This commentary originally appeared Jan. 9 on Real Money Pro – Click here to learn about this dynamic market information service for active traders.
After an exciting weekend of football and catching up on my reading, I am convinced of two things: that the Green Bay Packers are the team to beat in the NFL, and that mythology still exists on Wall Street.
Over the past several weeks I have labored to illustrate that the euro-U.S. dollar exchange rate has been reasonably stable over the past several quarters, notwithstanding what you read almost daily in the financial press. Today, I will tackle the myth of the super-contrarian wager that stocks will rise in 2012.
In recent days The Wall Street Journal, The Financial Times, Barron's, and many popular financial websites have been inundated with equity market forecasts for the coming year. And nearly every day, each has a story that strategically combines the notion of rising stock prices with a contrarian bent, explicitly claiming that somehow such an outcome is not popular opinion. Well I have news for the journalists: Most traders and investors not only expect higher prices in coming quarters and the full year, but they are well positioned for it.
The real debate centers on the evolution of this year's trade. Specifically, a small-but-vocal camp expects global equity markets to bottom out sometime in the first half of the year and then launch into the final leg of a bull market that began in 2009. This group also expects significantly weaker prices in the first half, with risk in the S&P 500 down to 1040 or even lower. Regular readers are aware that my own position aligns with this view. What is important to note is that this camp envisions higher prices ultimately.
Another camp, which perhaps holds the majority view, sees a year in which stocks will muddle through and chop irregularly higher as the U.S. economy continues its uneven recovery, corporate profits remain reasonably strong, and the European crisis fails to contaminate the global banking system. They continue to embrace a U.S.-centric world and equity portfolio and have concentrated their books in large-cap, global-growth stocks with relatively healthy dividend yields. They see the markets ending the year on a high note, too, perhaps exceeding 1400 by next year.
What I fail to see and read is a forecast that calls for stocks to plummet and remain down, with both U.S. and European Central Bank policy failures exacerbating problems emanating from a dysfunctional and collapsing banking system. This, my friends, is one contrarian call.

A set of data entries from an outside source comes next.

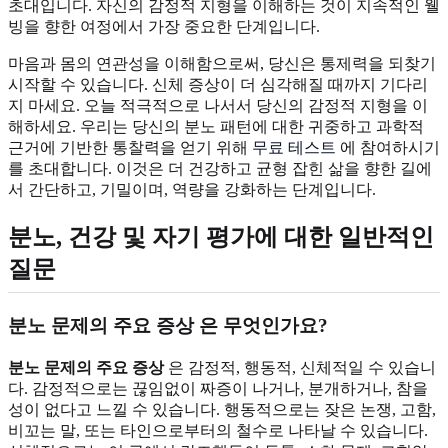
초대입니다. 자신의 감정적 지형을 이해하는 것이 지속적인 웰
빙을 향한 여정에서 가장 중요한 단계입니다.
마음과 몸의 연관성을 이해함으로써, 당신은 통제력을 되찾기
시작할 수 있습니다. 신체 증상이 더 심각해질 때까지 기다리
지 마세요. 오늘 적극적으로 나서서 당신의 감정적 지형을 이
해하세요. 우리는 당신의 분노 패턴에 대한 귀중하고 과학적
근거에 기반한 통찰력을 얻기 위해
무료 테스트
에 참여하시기
를 초대합니다. 이것은 더 건강하고 균형 잡힌 삶을 향한 길에
서 간단하고, 기밀이며, 역량을 강화하는 단계입니다.
분노, 건강 및 자기 평가에 대한 일반적인
질문
분노 문제의 주요 증상
은 무엇인가요?
분노 문제의 주요 증상
은 감정적, 행동적, 신체적일 수 있습니
다. 감정적으로는 끊임없이 짜증이 나거나, 분개하거나, 참을
성이 없다고 느낄 수 있습니다. 행동적으로는 잦은 논쟁, 고함,
비꼬는 말, 또는 타인으로부터의 철수로 나타날 수 있습니다.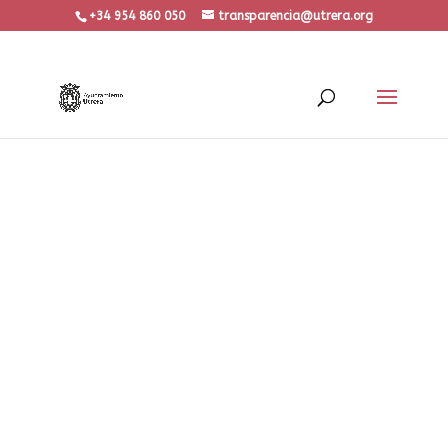
+34 954 860 050
transparencia@utrera.org
MODIFICACIONES
PRESUPUESTARIA
S APROBADAS
POR EL PLENO
MUNICIPAL, O POR
LA JUNTA DE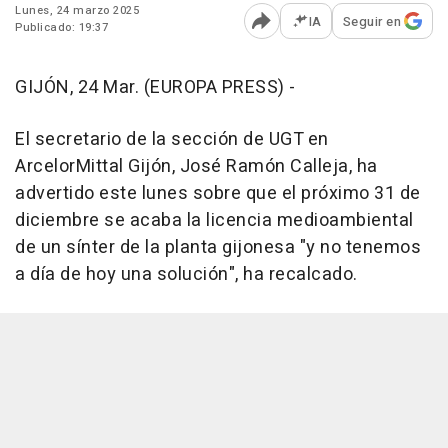
Lunes, 24 marzo 2025
IA
Seguir en
Publicado: 19:37
Abrir opciones para comp
GIJÓN, 24 Mar. (EUROPA PRESS) -
El secretario de la sección de UGT en
ArcelorMittal Gijón, José Ramón Calleja, ha
advertido este lunes sobre que el próximo 31 de
diciembre se acaba la licencia medioambiental
de un sínter de la planta gijonesa "y no tenemos
a día de hoy una solución", ha recalcado.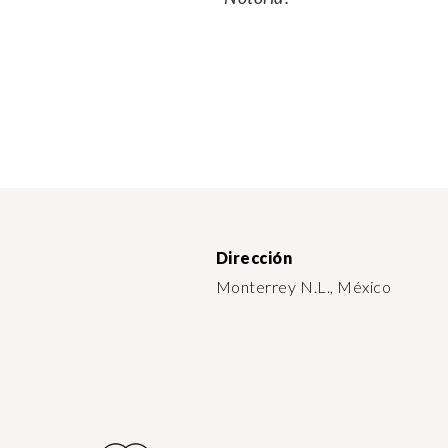
Dirección
Monterrey N.L., México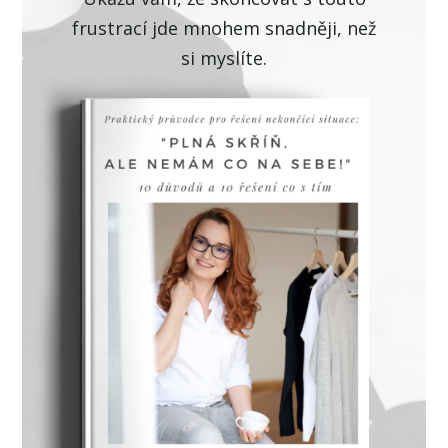
frustrací jde mnohem snadněji, než
si myslíte.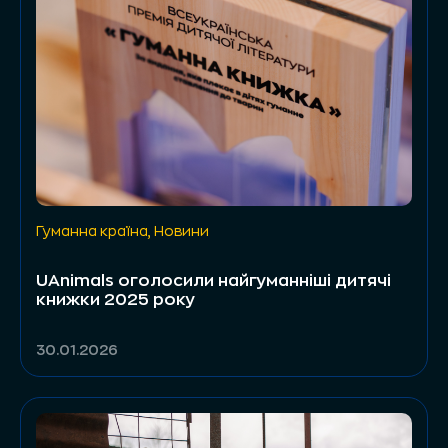
Гуманна країна
,
Новини
UAnimals оголосили найгуманніші дитячі
книжки 2025 року
30.01.2026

Although analysts such as Marc Faber and myself see this as a possible outcome, we also see it as part of a multi-act play and believe that the ensuing monetary and fiscal policy responses will still lift asset values and save the day again. This policy response will be long-term fallacious and damaging but short-term palliative to a lurching financial system.
For bulls, the true contrarian bet is that the market will run higher from gate to wire, much like it did in 1995. Again, my view is predicated solely on anecdotal evidence, but can anyone honestly claim to have seen such a forecast? Since it is the beginning of the year and we can still dream, enjoy reliving 1995 through the chart below.
A quick review of market positioning today indicates that bullish sentiment is relatively high, even if positioning by institutional investors is mixed and hedge fund managers low, at least on a net and gross basis.
It is well known that sentiment surveys are running hot, with an American Association of Individual Investors survey indicating the expectation for higher prices six months from now at a ratio of nearly 3-to-1.
We are seeing the same elevated bullish responses in the other major surveys as well, so clearly the long side, not the contrarian side, is preferred today.
In the futures pits, positioning in S&P 500 contracts remains mixed, with both commercial and non-commercial positions well off levels seen near the market peak in 2007. Speculative net positioning, however, remains near multi-year lows, which generally indicates that the path of least resistance is higher as long positions are added.
The same study run for the Nasdaq-100 shows a much different picture, however, with net long positions at a much higher level than in the past.
So beware of Wall Street mythology. The true contrarian bet is to be long European financial stocks, denominated in euro currency. It is not to be long the U.S. market, which appears to be a slightly crowded trade in the shorter term, especially in technology issues.
My expectations for a close above 1280 in the cash S&P 500 have been fulfilled, and the market is fast approaching the mid-month timing target I have been using for the annual portfolio-positioning charade to end. It's time to hedge up and look more aggressively for shorting opportunities -- a better buying opportunity for equities lies ahead.